There's a very long way to go before safety is comparable. Last time I looked into it, you have better odds skydiving from a small plane than landing in it.
Most small aircraft accidents are completely preventable loss of control (either by taking off with too much weight, stalling during takeoff, or stalling during landing) or flying into IMC (instrument metereological conditions including clouds, fog, etc.) and becoming disoriented and losing control. Simple engine failure is something that every private pilot trains for.
Improvements in training can significantly help with both. Instrument training in particular drastically reduces the risks of inadvertent IMC. Some technology also assists with the latter (eg; synthetic vision on foreflight on aircraft with garmin G1000 cockpits gives you references for how the plane is positioned and any terrain around you you could hit).
Not at all, skydiving from a plane without a parachute is almost always deadly (very few exceptions) while landing with an engine failure is something every student practice in the flight school (at least in my country).
The smaller the plane, the easier to land it with an engine failure, the smaller the plan the fewer pieces that can break. yes, the average General Aviation pilot is quite bad, that explains the huge accident rate compared to airliners, but the reliability of the planes is not bad at all.

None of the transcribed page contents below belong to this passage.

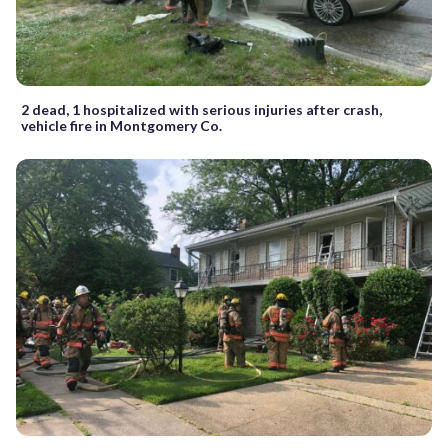
2 dead, 1 hospitalized with serious injuries after crash,
vehicle fire in Montgomery Co.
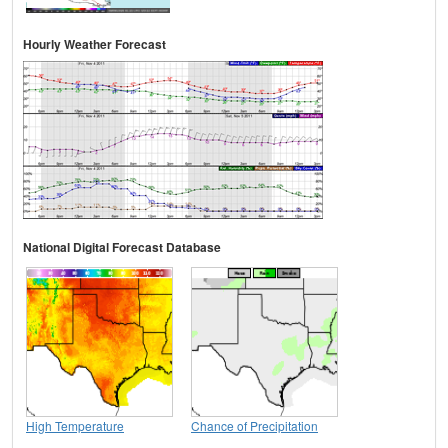
Hourly Weather Forecast
National Digital Forecast Database
High Temperature
Chance of Precipitation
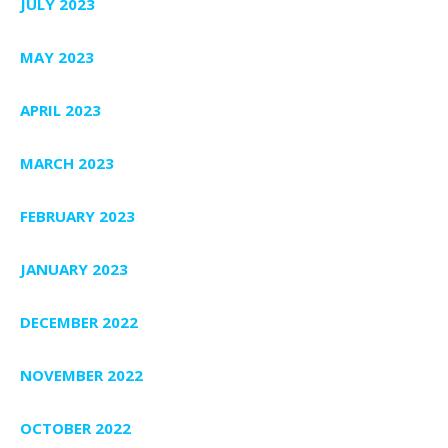
JULY 2023
MAY 2023
APRIL 2023
MARCH 2023
FEBRUARY 2023
JANUARY 2023
DECEMBER 2022
NOVEMBER 2022
OCTOBER 2022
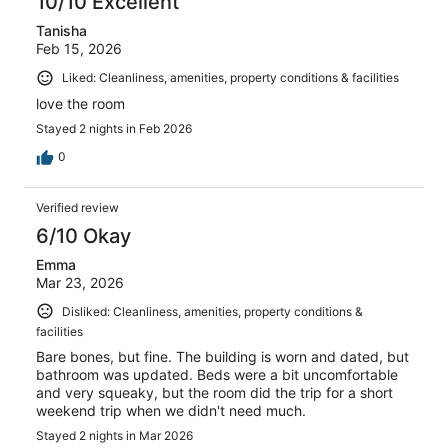
10/10 Excellent
Tanisha
Feb 15, 2026
Liked: Cleanliness, amenities, property conditions & facilities
love the room
Stayed 2 nights in Feb 2026
0
Verified review
6/10 Okay
Emma
Mar 23, 2026
Disliked: Cleanliness, amenities, property conditions &
facilities
Bare bones, but fine. The building is worn and dated, but
bathroom was updated. Beds were a bit uncomfortable
and very squeaky, but the room did the trip for a short
weekend trip when we didn't need much.
Stayed 2 nights in Mar 2026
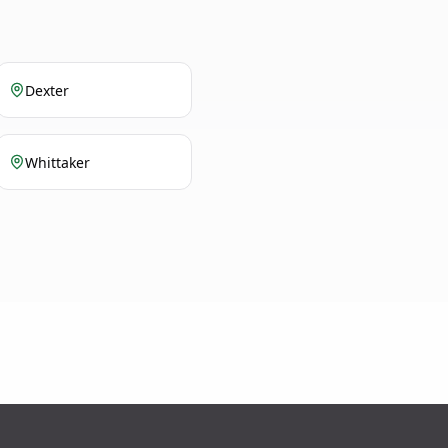
Dexter
Whittaker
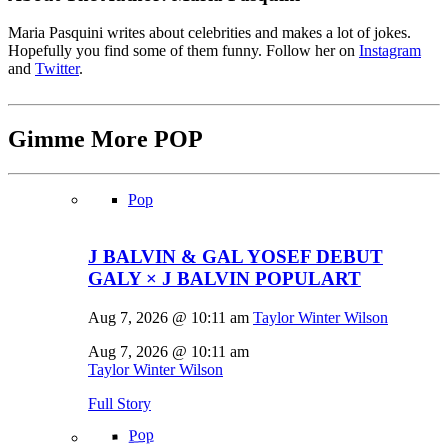
Maria Pasquini writes about celebrities and makes a lot of jokes.
Hopefully you find some of them funny. Follow her on
Instagram
and
Twitter
.
Gimme More
POP
Pop
J BALVIN & GAL YOSEF DEBUT
GALY × J BALVIN POPULART
Aug 7, 2026 @ 10:11 am
Taylor Winter Wilson
Aug 7, 2026 @ 10:11 am
Taylor Winter Wilson
Full Story
Pop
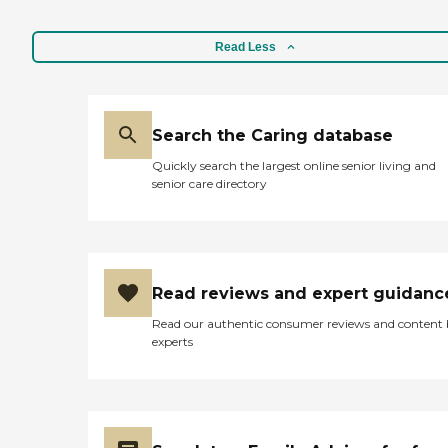
Read Less
Search the Caring database
Quickly search the largest online senior living and
senior care directory
Read reviews and expert guidanc
Read our authentic consumer reviews and content
experts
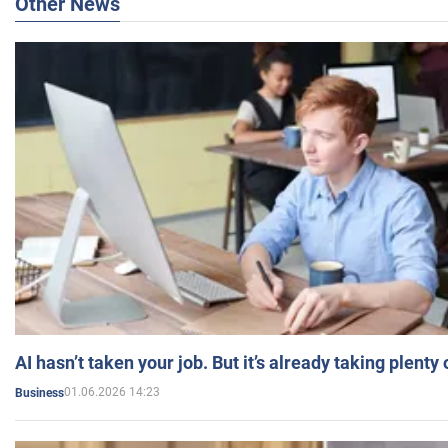
Other News
AI hasn’t taken your job. But it’s already taking plent
01.06.2026 14:23
Business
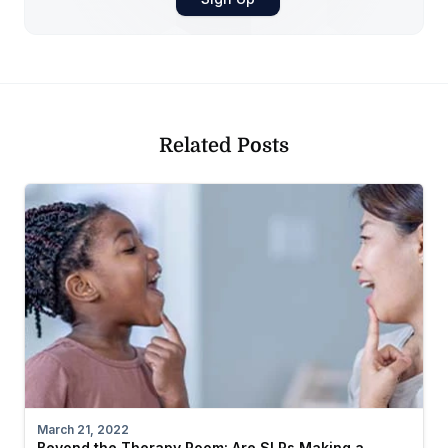
Related Posts
March 21, 2022
Beyond the Therapy Room: Are SLPs Making a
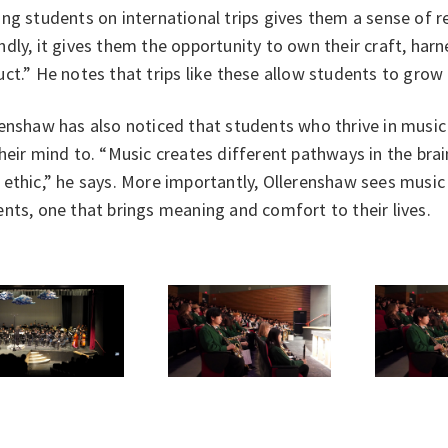
ng students on international trips gives them a sense of r
dly, it gives them the opportunity to own their craft, harnes
ct.” He notes that trips like these allow students to grow
enshaw has also noticed that students who thrive in music
heir mind to. “Music creates different pathways in the brai
ethic,” he says. More importantly, Ollerenshaw sees music a
nts, one that brings meaning and comfort to their lives.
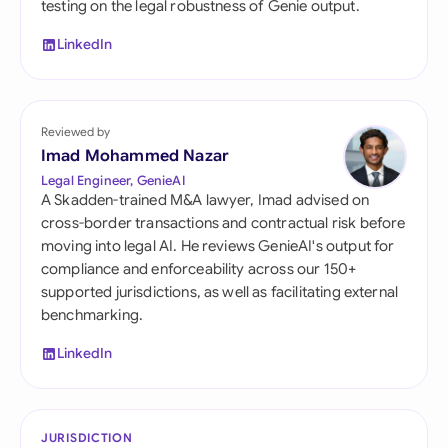
testing on the legal robustness of Genie output.
LinkedIn
Reviewed by
Imad Mohammed Nazar
Legal Engineer, GenieAI
A Skadden-trained M&A lawyer, Imad advised on
cross-border transactions and contractual risk before
moving into legal AI. He reviews GenieAI's output for
compliance and enforceability across our 150+
supported jurisdictions, as well as facilitating external
benchmarking.
LinkedIn
JURISDICTION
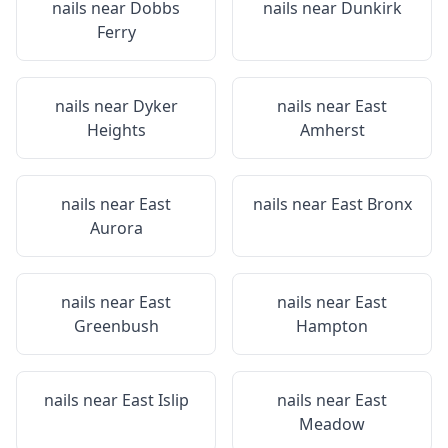
nails near
Dobbs
nails near
Dunkirk
Ferry
nails near
Dyker
nails near
East
Heights
Amherst
nails near
East
nails near
East Bronx
Aurora
nails near
East
nails near
East
Greenbush
Hampton
nails near
East Islip
nails near
East
Meadow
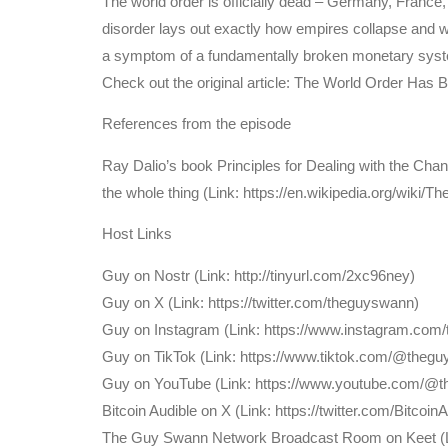
The world order is officially dead – Germany, France,
disorder lays out exactly how empires collapse and war
a symptom of a fundamentally broken monetary system
Check out the original article: The World Order Has
References from the episode
Ray Dalio’s book Principles for Dealing with the Chan
the whole thing (Link: https://en.wikipedia.org/wiki
Host Links
⁠Guy on Nostr ⁠(Link: http://tinyurl.com/2xc96ney)
⁠Guy on X ⁠(Link: https://twitter.com/theguyswann)
Guy on Instagram (Link: https://www.instagram.com
Guy on TikTok (Link: https://www.tiktok.com/@theg
Guy on YouTube (Link: https://www.youtube.com/@
⁠Bitcoin Audible on X⁠ (Link: https://twitter.com/Bitcoin
The Guy Swann Network Broadcast Room on Keet (Lin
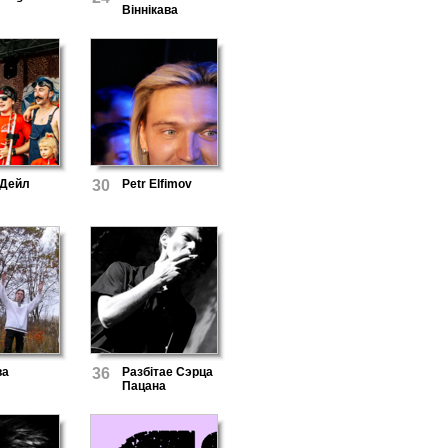
Віннікава
 Дейл
30
Petr Elfimov
ва
36
Разбітае Сэрца
Пацана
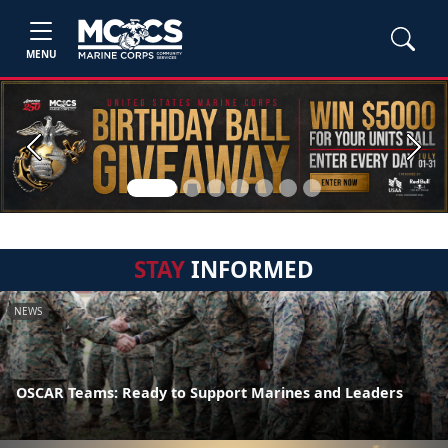
MENU
Previous
Next
STAY
INFORMED
NEWS
OSCAR Teams: Ready to Support Marines and Leaders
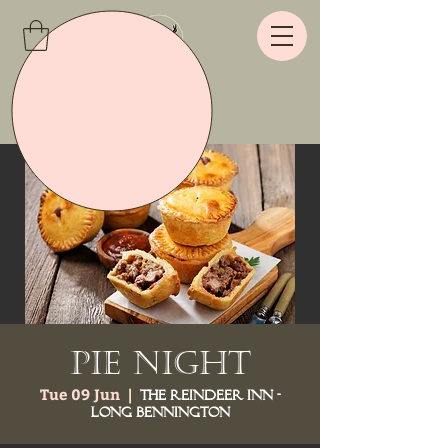
Pie Night
Tue 09 Jun
  |  
The Reindeer Inn -
Long Bennington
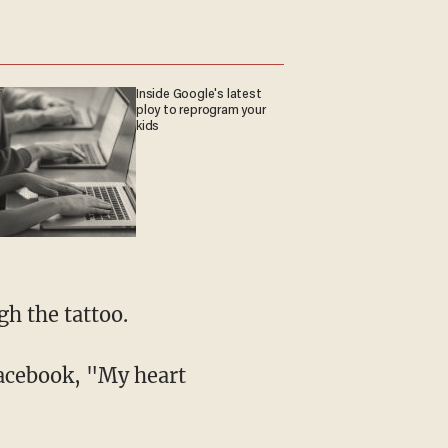
Inside Google's latest
ploy to reprogram your
kids
gh the tattoo.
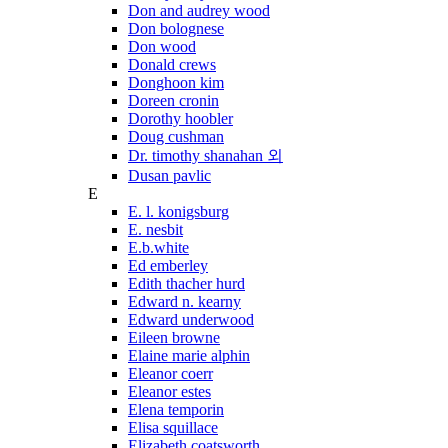
Don and audrey wood
Don bolognese
Don wood
Donald crews
Donghoon kim
Doreen cronin
Dorothy hoobler
Doug cushman
Dr. timothy shanahan 외
Dusan pavlic
E
E. l. konigsburg
E. nesbit
E.b.white
Ed emberley
Edith thacher hurd
Edward n. kearny
Edward underwood
Eileen browne
Elaine marie alphin
Eleanor coerr
Eleanor estes
Elena temporin
Elisa squillace
Elizabeth coatsworth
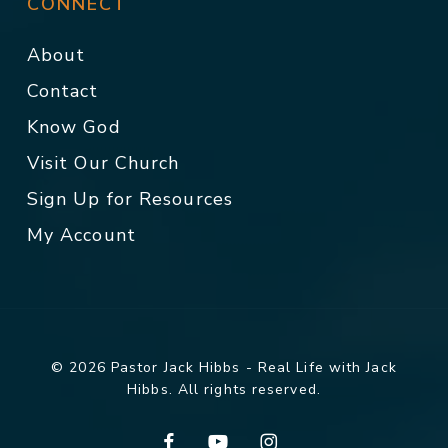
CONNECT
About
Contact
Know God
Visit Our Church
Sign Up for Resources
My Account
© 2026 Pastor Jack Hibbs - Real Life with Jack
Hibbs. All rights reserved.
facebook
youtube
instagram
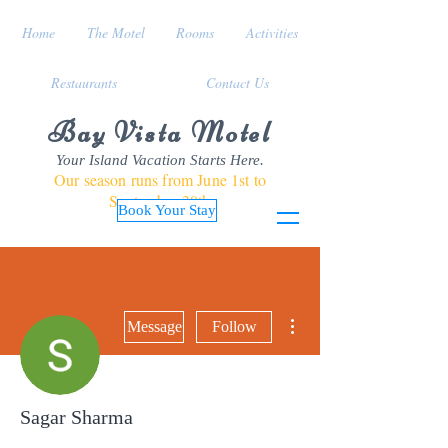
Home
The Motel
Rooms
Activities
Restaurants
Contact Us
Bay Vista Motel
Your Island Vacation Starts Here.
Our season runs from June 1st to
September 30th
Book Your Stay
More actions
Message
Follow
Sagar Sharma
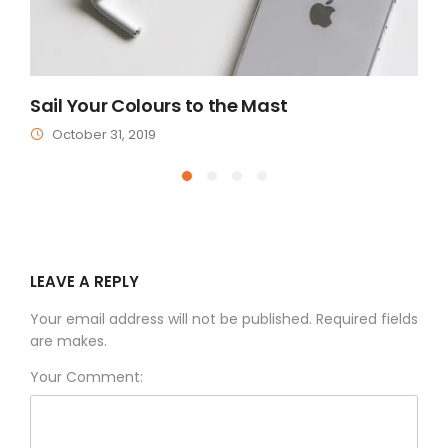
Sail Your Colours to the Mast
A
October 31, 2019
LEAVE A REPLY
Your email address will not be published. Required fields
are makes.
Your Comment:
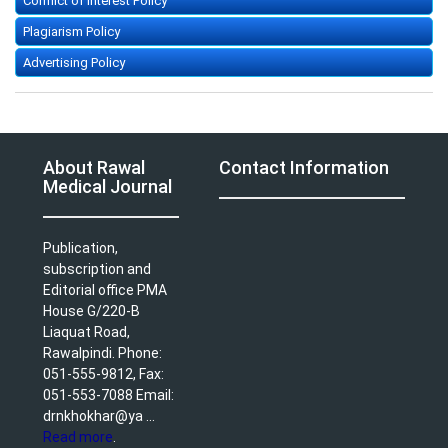
Conflict of Interest Policy
Plagiarism Policy
Advertising Policy
About Rawal
Contact Information
Medical Journal
Publication,
subscription and
Editorial office PMA
House G/220-B
Liaquat Road,
Rawalpindi. Phone:
051-555-9812, Fax:
051-553-7088 Email:
drnkhokhar@ya ...
Read more
.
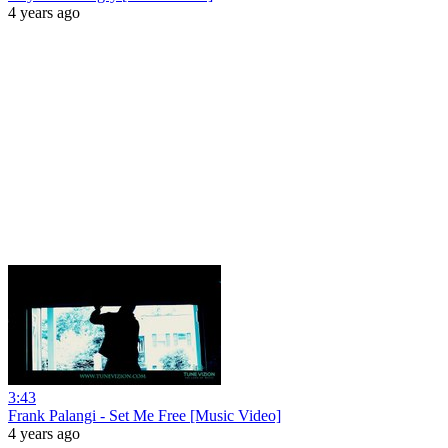
4 years ago
3:43
Frank Palangi - Set Me Free [Music Video]
4 years ago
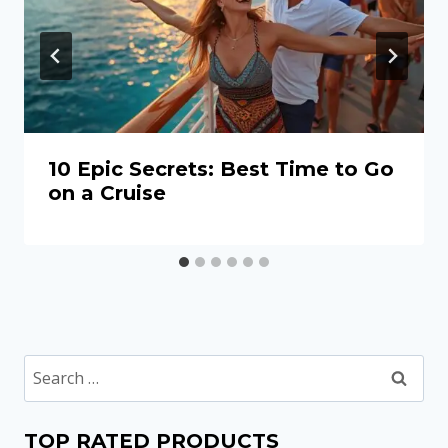
10 Epic Secrets: Best Time to Go
on a Cruise
Search
for:
TOP RATED PRODUCTS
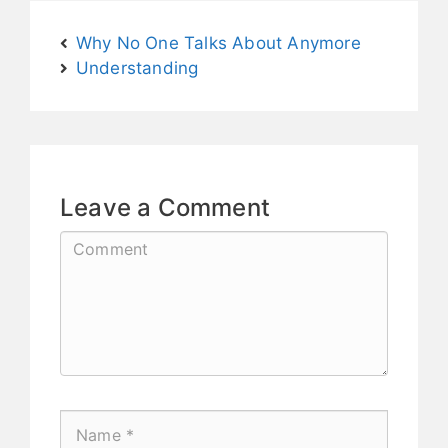
Why No One Talks About Anymore
Understanding
Leave a Comment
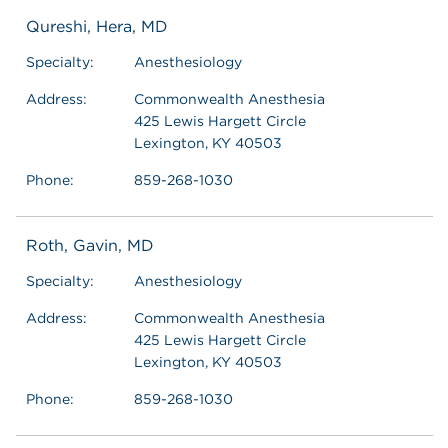
Qureshi, Hera, MD
Specialty:
Anesthesiology
Address:
Commonwealth Anesthesia
425 Lewis Hargett Circle
Lexington, KY 40503
Phone:
859-268-1030
Roth, Gavin, MD
Specialty:
Anesthesiology
Address:
Commonwealth Anesthesia
425 Lewis Hargett Circle
Lexington, KY 40503
Phone:
859-268-1030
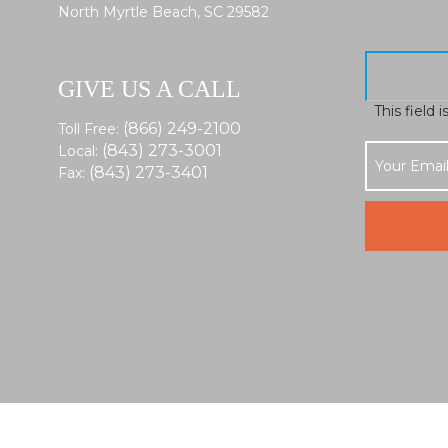
North Myrtle Beach, SC 29582
GIVE US A CALL
This field 
(866) 249-2100
Toll Free:
(843) 273-3001
Local:
(843) 273-3401
Fax:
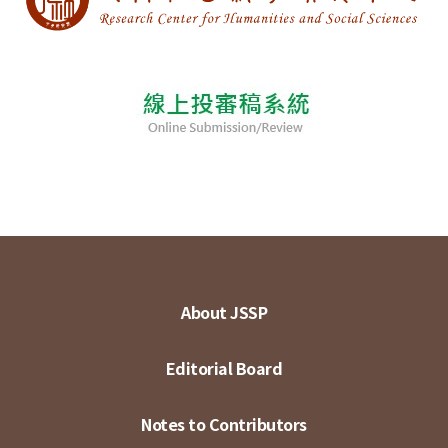
About JSSP
Editorial Board
Notes to Contributors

That's why I like gliders - one less component to fail (the engine) and every landing is an engine out landing, with the plane built and pilot trained to do that. :)
All pilots are trained to land with the engine out. Some are better and most are not, that's not the plane's fault. Yes, glider pilots are the best at this :)
I think they will. We won't be back to "normal" that soon, but when we are, it will be amazing how much we've forgotten about the recent past. We're usually living in the now, not in the past, and adapt and will fall back into the same patterns.
Small party flights could become more popular as the range goes up.